The economic blitz will not only affect the petroleum sector; no less significant is what has been called a "last-minute change", demanding the repatriation of North Koreans working overseas within 24 months.
For all that, such are the complexities of geostrategy that there is little or no guarantee that the North has tested an ICBM missile for the last time.
They were exposed to radiation between May 2009 and January 2013, and all defected to the South before the most recent test, a researcher at the Korea Atomic Energy Research Institute, which carried out the examinations, told reporters. This has been put back to two years instead of 12 months, which was originally proposed. The missile most recently tested - the Hwasong-15 intercontinental ballistic missile, fired on November 28 - is said to be able to reach the whole continental U.S. The sanctions have also imposed limitations on the supply of textiles and oil apart from refined petroleum products. North Koreans working outside of the country will also have to return in the next two years.
" 'It's really hard to get autocratic governments to change with the use of sanctions", he says.
The discovery raises concerns that North Korea is developing biological weapons. While similar sanctions against the Syrian weapons program listed 271 individuals to target, this time, the focus is on two key figures.
Another 21.6 percent of US citizens said China must take a tougher stance toward its belligerent neighbor.
According to data from Eurostat on Thursday, the European Union's 28 countries issued fewer North Koreans visas to remain within their borders for more than three months.
The poll taken between late October and early November by Genron NPO, a Japanese think tank, and the University of Maryland collected responses from 1,000 Japanese and 2,000 Americans, Kyodo News reported Thursday.
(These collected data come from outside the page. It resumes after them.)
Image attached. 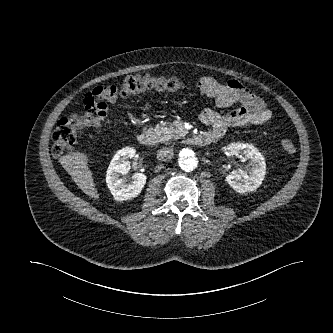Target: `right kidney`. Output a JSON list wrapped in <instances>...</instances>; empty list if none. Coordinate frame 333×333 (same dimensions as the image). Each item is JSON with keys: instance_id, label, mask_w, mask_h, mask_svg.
<instances>
[{"instance_id": "ca27d5eb", "label": "right kidney", "mask_w": 333, "mask_h": 333, "mask_svg": "<svg viewBox=\"0 0 333 333\" xmlns=\"http://www.w3.org/2000/svg\"><path fill=\"white\" fill-rule=\"evenodd\" d=\"M135 153V150L129 147L119 150L108 167L106 183L117 201L121 202L138 196L146 183L147 177L142 173L134 174L131 182L122 177L129 172L130 162L128 159L133 158Z\"/></svg>"}]
</instances>
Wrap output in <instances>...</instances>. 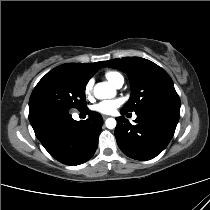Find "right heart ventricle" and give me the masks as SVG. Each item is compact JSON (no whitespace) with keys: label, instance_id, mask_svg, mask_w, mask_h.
Returning a JSON list of instances; mask_svg holds the SVG:
<instances>
[{"label":"right heart ventricle","instance_id":"obj_1","mask_svg":"<svg viewBox=\"0 0 210 210\" xmlns=\"http://www.w3.org/2000/svg\"><path fill=\"white\" fill-rule=\"evenodd\" d=\"M105 78L113 85H116L119 81L123 80V76L119 72L112 70L105 72Z\"/></svg>","mask_w":210,"mask_h":210}]
</instances>
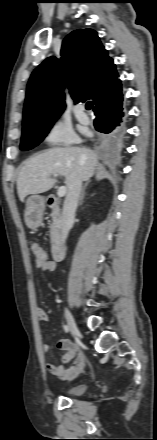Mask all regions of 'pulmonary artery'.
<instances>
[{"label":"pulmonary artery","instance_id":"1","mask_svg":"<svg viewBox=\"0 0 157 440\" xmlns=\"http://www.w3.org/2000/svg\"><path fill=\"white\" fill-rule=\"evenodd\" d=\"M73 112L81 121H88L87 115L84 113V108L82 105L78 104L73 107Z\"/></svg>","mask_w":157,"mask_h":440}]
</instances>
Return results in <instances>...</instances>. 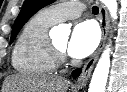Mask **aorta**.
I'll list each match as a JSON object with an SVG mask.
<instances>
[{
    "label": "aorta",
    "instance_id": "aorta-1",
    "mask_svg": "<svg viewBox=\"0 0 127 92\" xmlns=\"http://www.w3.org/2000/svg\"><path fill=\"white\" fill-rule=\"evenodd\" d=\"M102 2L108 8L111 17L116 19L118 10L117 0H102ZM53 30L57 33H69L70 27L65 24H61L54 27ZM110 51L111 49L107 46L102 53L94 70L88 92H105L110 68Z\"/></svg>",
    "mask_w": 127,
    "mask_h": 92
}]
</instances>
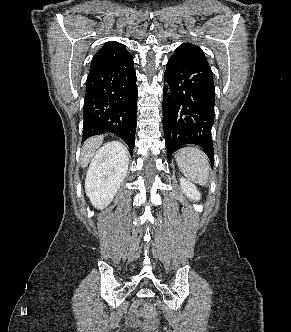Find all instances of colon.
I'll return each mask as SVG.
<instances>
[{"mask_svg":"<svg viewBox=\"0 0 291 332\" xmlns=\"http://www.w3.org/2000/svg\"><path fill=\"white\" fill-rule=\"evenodd\" d=\"M141 310L146 316H148L150 318V321H149L150 328H149L148 332H157L155 330L154 318L156 316V312H155L154 307L150 303H144L141 307Z\"/></svg>","mask_w":291,"mask_h":332,"instance_id":"obj_1","label":"colon"}]
</instances>
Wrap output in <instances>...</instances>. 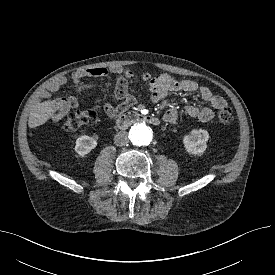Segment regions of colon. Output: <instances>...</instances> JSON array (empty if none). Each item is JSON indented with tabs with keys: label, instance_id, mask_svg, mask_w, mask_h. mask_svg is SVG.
I'll list each match as a JSON object with an SVG mask.
<instances>
[{
	"label": "colon",
	"instance_id": "1",
	"mask_svg": "<svg viewBox=\"0 0 275 275\" xmlns=\"http://www.w3.org/2000/svg\"><path fill=\"white\" fill-rule=\"evenodd\" d=\"M97 116V109L74 110L70 112L64 120L63 128L66 131H76ZM218 120L222 124H230L233 121V113L229 107H223L218 112Z\"/></svg>",
	"mask_w": 275,
	"mask_h": 275
}]
</instances>
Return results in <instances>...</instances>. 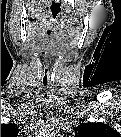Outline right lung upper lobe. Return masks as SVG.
<instances>
[{"instance_id":"cb5924a9","label":"right lung upper lobe","mask_w":121,"mask_h":137,"mask_svg":"<svg viewBox=\"0 0 121 137\" xmlns=\"http://www.w3.org/2000/svg\"><path fill=\"white\" fill-rule=\"evenodd\" d=\"M17 126L15 124H6V125H1V133H9V130H15Z\"/></svg>"}]
</instances>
The United Nations Security Council banned about 90 percent of all oil supplies it was getting, making it far more hard for the dictatorship to create nuclear missiles and other weapons of mass destruction for potential war. It also specifically forbade ship-to-ship transfers of banned goods destined for North Korea.
North Korea is known to have made some strides in its space programme since Kim Jong-un came to power in 2011. Those two were later dropped so the sanctions could receive the support of Russian Federation and China.
North Korea remained defiant, slamming the United Nations sanctions as an "act of war". Last year, the Obama administration singled out a number of senior officials - including Kim Jong Un himself - for sanctions, citing human rights violations.